ROLE OF SCINTIMAMMOGRAPHY IN LOCALLY ADVANCED BREAST CANCER (LABC) RIAD, R.(1), MOUSTAFA, H.(2), NOUH, A.(3) and KHALED, Z.(4). (1) Nuclear Medicine, (3) Pathology, (4) Medical oncology,

Document Type : Original Article

Abstract

Neo-adjuvant chemotherapy is used in cases of locally advanced breast cancer (LABC) aiming for local control of the disease and cosmetic breast surgery.
The aim of the work: is to assess the response of LABC to neo-adjuvant chemotherapy by Tc-99m MIBI & Tc-99m (V)DMSA scintimammography in relation to histopathological evaluation.
Materials & Method: 24 patients with locally advanced breast carcinoma, aged 30 to 65 years were included. Initial scintimammography using Tc-99m MIBI& Tc-99m (V) DMSA was done using 20 mCi of each tracer. Early images at 20 minutes as well as late images at (2 hours in case of Tc-99m MIBI & 4 hours in case of Tc-99m(V)DMSA) were acquired. After 3-4 courses of neo-adjuvant chemotherapy, scintimammography was repeated using both tracers. All the images were assessed qualitatively according to grade of uptake & quantitatively by drawing region of interest over the breast lesion and a mirror image over the contra-lateral normal breast. L/N ratio was calculated for each image. The degree of change in Tc-99m MIBI & Tc-99m (V)DMSA uptake from pre-therapy scan to post-therapy scan was calculated. Correlation between the degree of change of Tc-99m MIBI & Tc-99m(V)DMSA and histopathological percentage of necrosis, antibody expression for angiogenesis& MDR were done.

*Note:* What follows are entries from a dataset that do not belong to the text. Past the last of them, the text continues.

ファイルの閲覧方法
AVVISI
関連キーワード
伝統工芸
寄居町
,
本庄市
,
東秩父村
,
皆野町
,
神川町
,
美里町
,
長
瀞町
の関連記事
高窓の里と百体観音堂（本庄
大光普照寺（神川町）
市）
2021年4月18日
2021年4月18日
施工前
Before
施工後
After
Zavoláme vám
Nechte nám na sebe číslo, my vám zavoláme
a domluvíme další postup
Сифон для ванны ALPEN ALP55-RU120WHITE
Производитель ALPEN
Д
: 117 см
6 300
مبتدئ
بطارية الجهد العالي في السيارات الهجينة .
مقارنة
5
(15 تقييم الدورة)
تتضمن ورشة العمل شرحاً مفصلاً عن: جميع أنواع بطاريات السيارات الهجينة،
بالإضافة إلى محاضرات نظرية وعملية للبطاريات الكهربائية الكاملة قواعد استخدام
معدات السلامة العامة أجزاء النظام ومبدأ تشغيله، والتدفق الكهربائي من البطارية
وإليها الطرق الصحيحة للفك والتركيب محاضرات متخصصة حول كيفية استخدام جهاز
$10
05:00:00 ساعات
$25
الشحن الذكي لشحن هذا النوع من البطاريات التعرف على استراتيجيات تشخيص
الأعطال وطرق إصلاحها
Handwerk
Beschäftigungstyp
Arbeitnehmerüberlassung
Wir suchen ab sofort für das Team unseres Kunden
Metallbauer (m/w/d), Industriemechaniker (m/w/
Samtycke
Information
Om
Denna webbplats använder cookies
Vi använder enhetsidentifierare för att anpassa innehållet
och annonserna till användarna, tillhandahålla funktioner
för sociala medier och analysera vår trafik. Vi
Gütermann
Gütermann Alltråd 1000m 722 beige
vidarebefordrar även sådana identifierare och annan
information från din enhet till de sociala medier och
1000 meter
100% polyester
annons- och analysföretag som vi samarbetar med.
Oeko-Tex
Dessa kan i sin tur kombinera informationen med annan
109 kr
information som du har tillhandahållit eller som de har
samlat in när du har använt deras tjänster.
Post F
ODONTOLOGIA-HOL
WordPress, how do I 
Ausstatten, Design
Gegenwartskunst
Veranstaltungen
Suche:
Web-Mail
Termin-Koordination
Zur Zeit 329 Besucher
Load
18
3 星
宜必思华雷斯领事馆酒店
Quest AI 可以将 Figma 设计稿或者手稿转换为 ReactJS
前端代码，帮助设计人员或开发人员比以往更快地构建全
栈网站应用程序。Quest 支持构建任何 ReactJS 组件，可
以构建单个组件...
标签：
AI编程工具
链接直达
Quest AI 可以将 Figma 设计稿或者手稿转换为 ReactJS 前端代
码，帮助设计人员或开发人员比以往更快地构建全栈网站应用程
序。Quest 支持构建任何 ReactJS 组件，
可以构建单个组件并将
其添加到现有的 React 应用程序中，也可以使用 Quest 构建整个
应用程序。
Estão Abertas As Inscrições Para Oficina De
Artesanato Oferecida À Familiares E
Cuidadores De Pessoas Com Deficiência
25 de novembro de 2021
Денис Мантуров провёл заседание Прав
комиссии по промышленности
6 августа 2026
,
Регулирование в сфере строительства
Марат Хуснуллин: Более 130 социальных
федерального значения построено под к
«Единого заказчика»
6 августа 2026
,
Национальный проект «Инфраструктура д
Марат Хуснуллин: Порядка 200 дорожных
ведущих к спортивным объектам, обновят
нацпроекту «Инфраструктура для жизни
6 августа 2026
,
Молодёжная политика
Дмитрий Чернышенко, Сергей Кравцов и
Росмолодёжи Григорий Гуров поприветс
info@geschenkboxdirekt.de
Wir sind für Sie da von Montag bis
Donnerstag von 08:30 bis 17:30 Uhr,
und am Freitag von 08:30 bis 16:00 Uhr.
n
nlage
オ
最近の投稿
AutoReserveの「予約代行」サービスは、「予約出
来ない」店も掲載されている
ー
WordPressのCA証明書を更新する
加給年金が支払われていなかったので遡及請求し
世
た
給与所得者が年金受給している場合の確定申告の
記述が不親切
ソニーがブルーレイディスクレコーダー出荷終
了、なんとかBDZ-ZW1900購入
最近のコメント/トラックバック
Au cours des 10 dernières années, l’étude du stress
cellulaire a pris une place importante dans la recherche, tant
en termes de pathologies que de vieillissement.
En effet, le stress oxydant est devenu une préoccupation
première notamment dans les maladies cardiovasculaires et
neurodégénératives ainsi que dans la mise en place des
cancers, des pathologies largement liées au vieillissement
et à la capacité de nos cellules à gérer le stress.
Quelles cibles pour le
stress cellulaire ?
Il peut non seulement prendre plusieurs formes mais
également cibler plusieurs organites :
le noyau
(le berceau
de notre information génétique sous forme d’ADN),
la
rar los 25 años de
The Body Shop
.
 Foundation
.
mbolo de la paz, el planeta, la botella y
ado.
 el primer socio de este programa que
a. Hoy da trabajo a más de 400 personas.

Results: Good response was evident in 9 patients, 88.8% of them showed significant degree of change in Tc-99mMIBI uptake ratio, while only 33.4% showed partial degree of change in Tc-99m(V)DMSA uptake ratio. The percentage of change in Tc-99mMIBI uptake in this group ranged from 43% to 58% with mean value of 51.6%, while that of Tc-99m(V)DMSA ranged from -9.2% to 18% with mean value of -2.4%. Partial response was evident in 5 patients. All of them showed partial degree of change in Tc-99mMIBI uptake while Tc-99m(V)DMSA uptake showed no change in all the five patients. The degree of change of Tc-99mMIBI ranged from 4 %to 46% with mean value of 19.7%, while that of Tc-99m(V)DMSA ranged from -5.5% to -19.9% with mean value of -12.4%. Bad response: 10 patients showed bad response. All the ten patients showed no change in Tc-99mMIBI uptake ratio, while 50% showed no changed in Tc-99m(V)DMSA uptake ratio. The percentage of degree of change in Tc-99mMIBI ranged from-12% to 17% with mean of 2.59, while that of Tc-99m(V)DMSA ranged from -25 to 5.2 with mean value of -6.7
There was highly statistically significant correlation between degree of change of Tc-99m MIBI & percentage of histopathologic necrosis, angiogenesis as well as antibody expression against MDR (P < 0.01), whereas no significant correlation was found between degree of change of Tc-99m(V)DMSA &percentage of necrosis, angiogenesis and expression of MDR (P > 0.05).